The progress of the microbiology and immunology is strongly associated with structural studies of the material carriers of bioactivity including glycopolymers. One of the main components of the outer membrane of bacterial cells is a lipopolysaccharide (LPS) as it is responsible for normal membrane functioning and determines the immune response in higher organisms. The significant part of LPS studies is elucidation of the structure of its O-antigen (regular glycopolymeric part) because it allows to interpret the biological activity of LPS on the molecular level.
For recent decades NMR spectroscopy has become the main approach to biopolymer structure elucidation, especially 13C NMR that assumes a large experimental database having been obtained, but there has been no algorithm invented to determine the whole structure by 13C NMR data only, and therefore structural research requires many NMR experiments and comprehensive analysis (click to view).
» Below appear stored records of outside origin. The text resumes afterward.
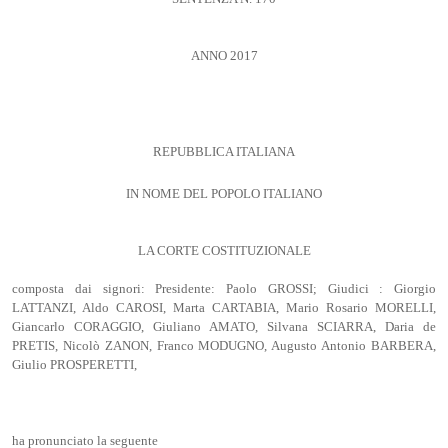
ANNO 2017
REPUBBLICA ITALIANA
IN NOME DEL POPOLO ITALIANO
LA CORTE COSTITUZIONALE
composta dai signori: Presidente: Paolo GROSSI; Giudici : Giorgio
LATTANZI, Aldo CAROSI, Marta CARTABIA, Mario Rosario MORELLI,
Giancarlo CORAGGIO, Giuliano AMATO, Silvana SCIARRA, Daria de
PRETIS, Nicolò ZANON, Franco MODUGNO, Augusto Antonio BARBERA,
Giulio PROSPERETTI,
ha pronunciato la seguente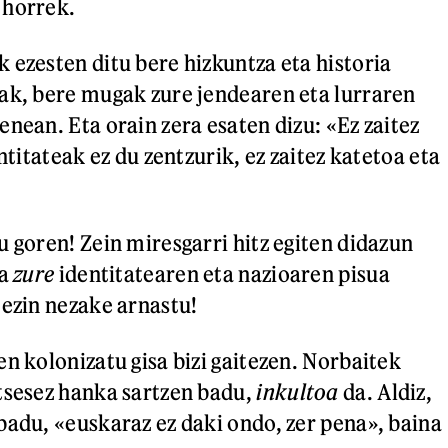
 horrek.
 ezesten ditu bere hizkuntza eta historia
ak, bere mugak zure jendearen eta lurraren
nean. Eta orain zera esaten dizu: «Ez zaitez
entitateak ez du zentzurik, ez zaitez katetoa eta
u goren! Zein miresgarri hitz egiten didazun
na
zure
identitatearen eta nazioaren pisua
 ezin nezake arnastu!
n kolonizatu gisa bizi gaitezen. Norbaitek
tsesez hanka sartzen badu,
inkultoa
da. Aldiz,
badu, «euskaraz ez daki ondo, zer pena», baina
This encouraged us to create a completely automatic computer facility (BIOPSEL) for prediction of the structure of biopolymers, mainly glycopolymers, basing on the 13C NMR spectrum only. The BIOPSEL abbreviation stands for BIOpolymers Primary Structure Elucidation.
The existing programs for structural predictions can be separated into two groups: ones dealing with separate atoms and their spectral properties and ones dealing with molecular fragments with certain structural and spectral properties. In the former case generating all the possible structures and their theoretical 13C NMR spectra requires significant computer resources and thereby performance of this software is not enough for prediction of the structure of large molecules, the latter case remaining is the only variant for biopolymers.
There has been several similar programs described, but all of them require knowledge of the repeating unit topology and, often of the residues sequence, as well as of monomeric composition. The most valuable result of these calculations is the substitution pattern (or residue sequence if the substitution pattern is input). In the meantime, if the residue sequence is known, the substitution pattern is usually known too, as it is determined at the earlier stage of research. The significant limitation of the existing programs is the fixed number of possible monomers, which structural properties are built in the program and can not be modified.
BIOPSEL is the computer predictor of the structure of biopolymers built of residues linked by glycosidic, amidic and phospho-diester bridges. The input data are experimental 13C NMR spectrum of the regular polymer and monomeric composition. Optionally, absolute and anomeric configurations of residues and substitution constraints may be input too, to improve the accuracy and performance. Output is the list of possible structures with repeating unit topology, residues sequence, substitution pattern and unknown configurations determined.
The good convergence of predictions with independently obtained structural data was observed for about 70 polysaccharides and their derivatives containing up to three non-pyranose residues (alditols, furanoses, aminoacids, phosphate groups etc.) per repeating unit of up to nine residues (see details here). The predictions obtained were used in structural studies of several medically important bacterial O-antigens.